Reflections on Their Eyes Were Watching God      by Alison Cable

The Dream Keeper, by Langston Hughes

Bring me all of your dreams,
You dreamers,
Bring me all of your
Heart melodies
That I may wrap them
In a blue cloud-cloth
Away from the too-rough fingers
Of the world.


I love this prayer-like poem.   It’s simple and painful, but it’s more than that.  A Black American Harlem Renaissance writer, Hughes knew all too well the “too-rough fingers” of the world, and this poem, like many of his others, exposes the raw fragility of dreams. The idea of wrapping dreams up in a “blue cloud-cloth”– the sky as a vast blanket that protects dreams from the realities that threaten them—is comforting and hopeful, and universal.

Last summer, Toby and I were discussing a salon on Catcher in the Rye, but then came the murder of George Floyd and the BLM protests and we reconsidered whose story we’d rather hear, and really listen to—Holden Caulfield or Janie Crawford?  Both coming of age tales, both quests for self-discovery, both written with skill and style, recognized as American classics.  But whose voice do we want to hear right now?  Need to hear.  Janie’s, of course.  Their Eyes Were Watching God was the clear choice, and the positive response from participants is a message in and of itself.  There was so much to explore, we’ll be running it again in November.  It’s in these choices that we can open ourselves up to examination and real change.

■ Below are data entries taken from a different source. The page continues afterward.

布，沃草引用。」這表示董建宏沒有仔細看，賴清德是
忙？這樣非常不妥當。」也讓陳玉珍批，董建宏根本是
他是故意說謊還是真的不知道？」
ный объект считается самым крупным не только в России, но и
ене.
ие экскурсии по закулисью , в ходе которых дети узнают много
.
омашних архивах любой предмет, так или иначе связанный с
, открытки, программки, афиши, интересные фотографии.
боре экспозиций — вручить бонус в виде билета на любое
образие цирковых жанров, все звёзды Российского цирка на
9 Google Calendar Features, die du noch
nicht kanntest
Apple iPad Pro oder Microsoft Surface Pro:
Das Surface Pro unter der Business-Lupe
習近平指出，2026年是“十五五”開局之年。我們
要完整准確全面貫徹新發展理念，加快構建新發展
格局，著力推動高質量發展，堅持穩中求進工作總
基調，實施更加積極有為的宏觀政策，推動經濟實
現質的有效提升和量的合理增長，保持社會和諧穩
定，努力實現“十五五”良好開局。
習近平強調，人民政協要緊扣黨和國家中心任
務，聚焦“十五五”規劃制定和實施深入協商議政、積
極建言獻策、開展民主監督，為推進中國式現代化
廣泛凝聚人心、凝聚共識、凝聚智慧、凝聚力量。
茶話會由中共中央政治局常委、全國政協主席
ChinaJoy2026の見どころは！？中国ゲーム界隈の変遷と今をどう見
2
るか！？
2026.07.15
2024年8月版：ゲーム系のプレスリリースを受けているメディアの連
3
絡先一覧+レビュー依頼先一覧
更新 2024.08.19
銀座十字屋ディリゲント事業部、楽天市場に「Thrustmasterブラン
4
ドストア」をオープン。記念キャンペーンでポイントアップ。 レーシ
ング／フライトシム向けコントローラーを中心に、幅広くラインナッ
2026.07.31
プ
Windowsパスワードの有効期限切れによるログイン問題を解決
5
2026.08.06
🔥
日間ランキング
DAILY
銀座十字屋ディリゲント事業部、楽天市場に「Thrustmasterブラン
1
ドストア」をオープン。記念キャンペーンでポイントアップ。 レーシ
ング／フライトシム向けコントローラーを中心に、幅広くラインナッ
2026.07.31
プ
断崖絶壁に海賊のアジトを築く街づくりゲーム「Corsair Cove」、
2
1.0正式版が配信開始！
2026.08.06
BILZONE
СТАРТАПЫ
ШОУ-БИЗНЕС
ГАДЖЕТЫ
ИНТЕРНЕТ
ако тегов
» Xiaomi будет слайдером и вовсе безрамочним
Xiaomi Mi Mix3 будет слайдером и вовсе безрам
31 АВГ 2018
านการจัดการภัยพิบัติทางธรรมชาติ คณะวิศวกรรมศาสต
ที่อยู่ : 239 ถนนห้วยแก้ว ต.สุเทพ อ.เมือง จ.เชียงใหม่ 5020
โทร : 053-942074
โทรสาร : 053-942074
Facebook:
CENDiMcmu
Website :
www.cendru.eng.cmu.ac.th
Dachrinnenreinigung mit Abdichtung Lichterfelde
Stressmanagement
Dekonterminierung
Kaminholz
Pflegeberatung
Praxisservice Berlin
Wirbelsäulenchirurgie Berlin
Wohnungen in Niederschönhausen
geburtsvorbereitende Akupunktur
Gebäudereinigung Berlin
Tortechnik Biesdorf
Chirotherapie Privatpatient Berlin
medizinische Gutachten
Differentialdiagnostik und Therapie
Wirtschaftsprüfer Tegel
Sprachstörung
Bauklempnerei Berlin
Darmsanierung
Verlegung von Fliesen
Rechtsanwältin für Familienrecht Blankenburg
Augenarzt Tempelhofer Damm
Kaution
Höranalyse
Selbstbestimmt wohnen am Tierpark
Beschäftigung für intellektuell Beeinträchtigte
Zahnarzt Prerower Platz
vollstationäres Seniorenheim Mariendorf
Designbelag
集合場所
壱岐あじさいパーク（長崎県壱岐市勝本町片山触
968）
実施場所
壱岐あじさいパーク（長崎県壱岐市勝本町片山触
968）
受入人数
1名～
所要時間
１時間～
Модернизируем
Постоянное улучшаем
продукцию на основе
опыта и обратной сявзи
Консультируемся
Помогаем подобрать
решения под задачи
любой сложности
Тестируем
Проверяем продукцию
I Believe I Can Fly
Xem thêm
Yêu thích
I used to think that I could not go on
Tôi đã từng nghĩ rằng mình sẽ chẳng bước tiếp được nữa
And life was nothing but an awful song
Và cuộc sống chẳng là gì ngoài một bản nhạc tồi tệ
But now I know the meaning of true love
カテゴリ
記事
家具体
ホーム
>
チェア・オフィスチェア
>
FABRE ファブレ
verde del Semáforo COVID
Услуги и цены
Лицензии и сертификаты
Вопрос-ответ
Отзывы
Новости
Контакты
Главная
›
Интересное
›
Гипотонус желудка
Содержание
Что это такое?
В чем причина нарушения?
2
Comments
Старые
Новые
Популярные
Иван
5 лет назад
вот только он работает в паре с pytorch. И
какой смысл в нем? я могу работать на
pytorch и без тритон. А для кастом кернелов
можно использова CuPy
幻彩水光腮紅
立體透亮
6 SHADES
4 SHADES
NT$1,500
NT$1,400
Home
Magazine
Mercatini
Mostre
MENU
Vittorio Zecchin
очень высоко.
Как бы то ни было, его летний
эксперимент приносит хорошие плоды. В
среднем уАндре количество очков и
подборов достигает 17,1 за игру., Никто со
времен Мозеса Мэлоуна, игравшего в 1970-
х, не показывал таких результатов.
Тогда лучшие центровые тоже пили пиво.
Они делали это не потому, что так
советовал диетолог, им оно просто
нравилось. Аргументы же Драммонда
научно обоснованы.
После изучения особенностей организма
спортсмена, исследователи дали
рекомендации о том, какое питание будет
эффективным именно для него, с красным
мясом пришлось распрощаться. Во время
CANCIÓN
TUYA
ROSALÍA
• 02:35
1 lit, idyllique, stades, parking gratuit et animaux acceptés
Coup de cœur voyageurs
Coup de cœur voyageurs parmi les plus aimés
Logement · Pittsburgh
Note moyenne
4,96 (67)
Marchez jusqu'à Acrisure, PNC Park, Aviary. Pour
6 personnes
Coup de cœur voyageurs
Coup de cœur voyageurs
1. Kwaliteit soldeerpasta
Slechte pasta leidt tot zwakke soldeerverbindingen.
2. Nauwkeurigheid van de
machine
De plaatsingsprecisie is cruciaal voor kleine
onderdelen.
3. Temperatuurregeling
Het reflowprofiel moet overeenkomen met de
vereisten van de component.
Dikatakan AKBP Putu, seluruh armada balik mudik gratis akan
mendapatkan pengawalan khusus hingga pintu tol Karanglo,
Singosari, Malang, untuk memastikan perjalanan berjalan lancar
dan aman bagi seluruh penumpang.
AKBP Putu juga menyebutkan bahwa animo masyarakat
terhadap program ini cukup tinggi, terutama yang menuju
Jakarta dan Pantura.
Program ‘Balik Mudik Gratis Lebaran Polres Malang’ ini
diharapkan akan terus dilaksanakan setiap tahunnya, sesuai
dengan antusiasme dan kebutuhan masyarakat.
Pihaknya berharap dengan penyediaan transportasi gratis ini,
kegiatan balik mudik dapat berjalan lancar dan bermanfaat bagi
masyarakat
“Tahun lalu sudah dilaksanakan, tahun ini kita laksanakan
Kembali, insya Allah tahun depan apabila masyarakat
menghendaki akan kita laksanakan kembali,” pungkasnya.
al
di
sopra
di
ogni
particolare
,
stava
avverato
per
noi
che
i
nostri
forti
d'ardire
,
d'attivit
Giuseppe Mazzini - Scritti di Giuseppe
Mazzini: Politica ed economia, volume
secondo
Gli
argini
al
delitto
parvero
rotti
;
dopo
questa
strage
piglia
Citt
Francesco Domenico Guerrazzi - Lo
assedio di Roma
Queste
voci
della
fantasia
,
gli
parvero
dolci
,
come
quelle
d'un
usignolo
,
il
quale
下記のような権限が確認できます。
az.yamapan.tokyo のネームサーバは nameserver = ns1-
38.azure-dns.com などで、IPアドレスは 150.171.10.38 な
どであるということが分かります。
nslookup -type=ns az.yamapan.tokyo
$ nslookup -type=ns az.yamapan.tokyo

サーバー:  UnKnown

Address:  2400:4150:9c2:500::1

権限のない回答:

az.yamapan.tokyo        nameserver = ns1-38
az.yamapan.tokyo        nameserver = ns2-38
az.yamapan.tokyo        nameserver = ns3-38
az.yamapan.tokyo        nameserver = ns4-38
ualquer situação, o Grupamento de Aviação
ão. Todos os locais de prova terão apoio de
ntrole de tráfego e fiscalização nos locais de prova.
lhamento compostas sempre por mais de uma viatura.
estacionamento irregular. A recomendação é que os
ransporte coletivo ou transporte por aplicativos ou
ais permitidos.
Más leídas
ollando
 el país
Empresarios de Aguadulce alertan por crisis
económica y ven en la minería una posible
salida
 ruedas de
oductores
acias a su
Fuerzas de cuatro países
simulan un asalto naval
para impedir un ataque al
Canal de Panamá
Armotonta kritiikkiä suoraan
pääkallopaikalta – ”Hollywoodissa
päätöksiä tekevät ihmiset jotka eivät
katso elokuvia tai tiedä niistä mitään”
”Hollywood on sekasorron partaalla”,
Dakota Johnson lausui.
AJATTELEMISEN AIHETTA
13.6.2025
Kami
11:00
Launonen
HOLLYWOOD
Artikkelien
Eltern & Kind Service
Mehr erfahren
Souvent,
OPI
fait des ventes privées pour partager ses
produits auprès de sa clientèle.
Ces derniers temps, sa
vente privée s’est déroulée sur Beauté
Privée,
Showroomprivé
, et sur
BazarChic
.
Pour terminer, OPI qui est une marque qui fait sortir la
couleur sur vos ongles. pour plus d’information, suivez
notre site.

We ran a four-hour intensive, in which we looked carefully at the ways in which Zora Neale Hurston empowers Janie, by making her the teller of her own story and placing her within the classic quest structure as hero, unheard of for a mixed-race girl from Florida in the 1930’s.   We talked about how Hurston uses the vernacular to subvert the traditional linguistic hierarchy and by extension asserts that Black folk culture is valuable, worthy of “literary fiction” and our close attention (not always the assumption during the Harlem Renaissance).  It’s also just a beautiful story, and we delighted in the magic of her descriptions (‘Put me down easy, Janie, ah’m a cracked plate’).

We also talked about the nature imagery in the novel, and Hughes’ ‘cloud-cloth’ reminds me of Hurston’s recurring image of the horizon– from the evocative opening lines (‘Ships at a distance hold every man’s wish on board’) to the final lines, where Janie wraps herself in the horizon, having been there and back.

Toward the beginning of her coming-of-age journey, Janie aspires to fulfilment through love and self-expression, but her grandmother marries her off to a man who will treat her as a servant:

Nanny had taken the biggest thing God ever made, the horizon—for no matter how far a person can go the horizon is still way beyond you—and pinched it in to such a little bit of a thing that she could tie it about her granddaughter’s neck tight enough to choke her. (102)

But two husbands and a hurricane later, Janie has returned home from her quest to tell her story and share the prize with her community:

Here was peace.  She pulled in her horizon like a great fish-net.  Pulled it from around the waist of the world and draped it over her shoulder.  So much of life in it’s meshes! She called in her soul to come and see. (221)

While this is not a book overtly about racism, it is a portrait of Black life in a racist society.  White readers like myself who attend to it closely are given an opportunity to take a step toward understanding the lived experience of racism.  Hurston celebrates the living rhythms of Black communities and cultural expressions, and portrays Black people within their own framework, not simply responding to white people nor the racism white communities perpetrate (e.g. through the use of the vernacular, the absence of white characters).  Zadie Smith sums it up better than I can: “It is about the discovery of self in and through another.  It suggests that even the dark and terrible banality of racism can recede to a vanishing point where you understand, and are understood by, another human being.”